そっと、まるでとても繊細なものを扱うかのようにベッドの上に降ろされた。一連の動きに胸が高鳴って、自分のベッドなはずなのにそうではないものに見えてしまう。

「…凛玖、くん?」

 理真の声に岡田は顔を上げて、優しく微笑む。理真の隣に座ると、そのままゆっくりと理真を押し倒した。

「…りっ、凛玖…」
「…お昼寝、しましょう?」
「う、うん。」
「あ、今、違うこと考えました?理真さんがいいなら、僕はいつでも準備できてますけど。」
「かっ、考えてないよっ!」
「あはは、理真さん、顔真っ赤です。」

 岡田は理真と向かい合う形で横になるとそのままゆっくりと理真を抱き寄せた。

「理真さん、柔らかくて気持ちいいです。

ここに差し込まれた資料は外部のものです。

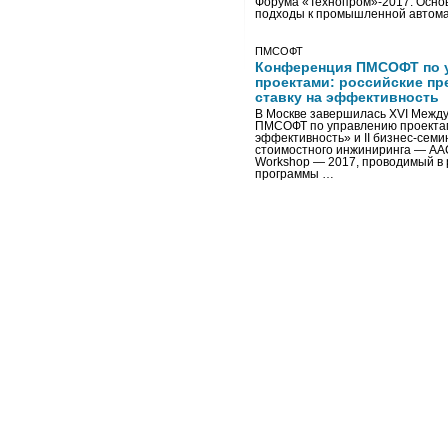
Форума «Технопром»-2017. Осно
подходы к промышленной автома
ПМСОФТ
Конференция ПМСОФТ по 
проектами: российские пр
ставку на эффективность
В Москве завершилась XVI Межд
ПМСОФТ по управлению проекта
эффективность» и II бизнес-сем
стоимостного инжиниринга — AA
Workshop — 2017, проводимый в 
программы …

」
「凛玖くんの腕あったかい…。」

 理真の後頭部に回った手が理真の頭を優しく撫でる。そんな風に撫でられると自分が子どもになってしまったような気分になる。

「ふふ」
「どうしました?」
「子どもみたいだなぁって。あ、私がね?頭撫でられて抱き締められて安心して…。」

 岡田がゆっくりと腕の力を緩める。優しく微笑んでその顔をそのままぐっと理真の顔に近付ける。
 鼻と鼻が触れ合って吐息が混ざり合う。そんな甘過ぎる空気は、シュガートーストの甘さに勝ってしまうだろう。

「…キス、したいです。お昼寝の前にいいですか?」
「この距離でダメって、言えないよ。」
「それもそう、ですね。」

 ふっと触れた唇が離れたがらない。いつまででもくっついていたいと思う。そんな理真の気持ちを察してなのか、それとも岡田もそう思ってくれているからなのか、何度も角度を変えては交わる唇は深さを増していくばかりだ。

「凛玖っ…くんっ…。んっ…。」

 唇がもう一度塞がれ、甘い水音を立てて離れる。岡田の手が理真の手を取り、岡田は指にそっと唇をあてた。

「凛玖くん!?」
「綺麗な指だなって、ずっと思ってたんです。綺麗な指で美味しそうにパンを食べる可愛いお客さん。それが今は僕のこんなに近くにいるなんてすごく不思議で、でも、すごく嬉しいです。」

 もう一度唇をつけ、甘いキスを手に残す。小さく身をよじると、それに気付いた岡田は笑う。